** BRIEF **
Exactly as written, write out the lines below from the first to the one containing "ogni responsabilità per", inclusive. Pictures do not belong in the copy.

===

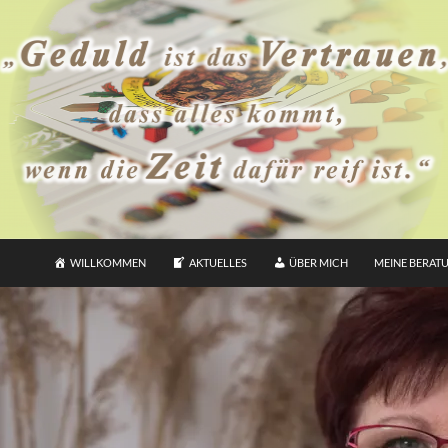
WILLKOMMEN
AKTUELLES
ÜBER MICH
MEINE BERAT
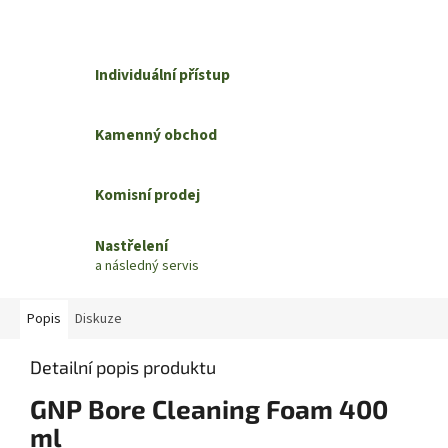
Individuální přístup
Kamenný obchod
Komisní prodej
Nastřelení
a následný servis
Popis
Diskuze
Detailní popis produktu
GNP Bore Cleaning Foam 400
ml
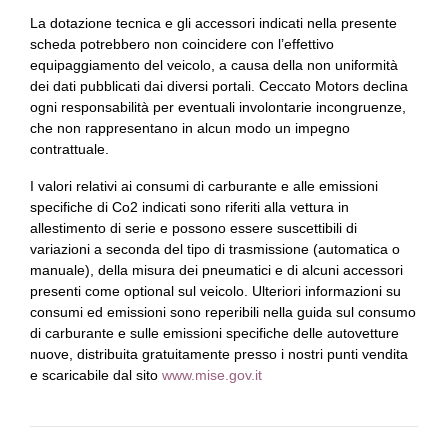
La dotazione tecnica e gli accessori indicati nella presente
scheda potrebbero non coincidere con l’effettivo
equipaggiamento del veicolo, a causa della non uniformità
dei dati pubblicati dai diversi portali. Ceccato Motors declina
ogni responsabilità per eventuali involontarie incongruenze,
che non rappresentano in alcun modo un impegno
contrattuale.
I valori relativi ai consumi di carburante e alle emissioni
specifiche di Co2 indicati sono riferiti alla vettura in
allestimento di serie e possono essere suscettibili di
variazioni a seconda del tipo di trasmissione (automatica o
manuale), della misura dei pneumatici e di alcuni accessori
presenti come optional sul veicolo. Ulteriori informazioni su
consumi ed emissioni sono reperibili nella guida sul consumo
di carburante e sulle emissioni specifiche delle autovetture
nuove, distribuita gratuitamente presso i nostri punti vendita
e scaricabile dal sito
www.mise.gov.it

===

** WRITTEN ANSWER **
WILLKOMMEN
AKTUELLES
ÜBER MICH
MEINE BERAT
Individuální přístup
Kamenný obchod
Komisní prodej
Nastřelení
a následný servis
Popis
Diskuze
Detailní popis produktu
GNP Bore Cleaning Foam 400
ml
La dotazione tecnica e gli accessori indicati nella presente
scheda potrebbero non coincidere con l’effettivo
equipaggiamento del veicolo, a causa della non uniformità
dei dati pubblicati dai diversi portali. Ceccato Motors declina
ogni responsabilità per eventuali involontarie incongruenze,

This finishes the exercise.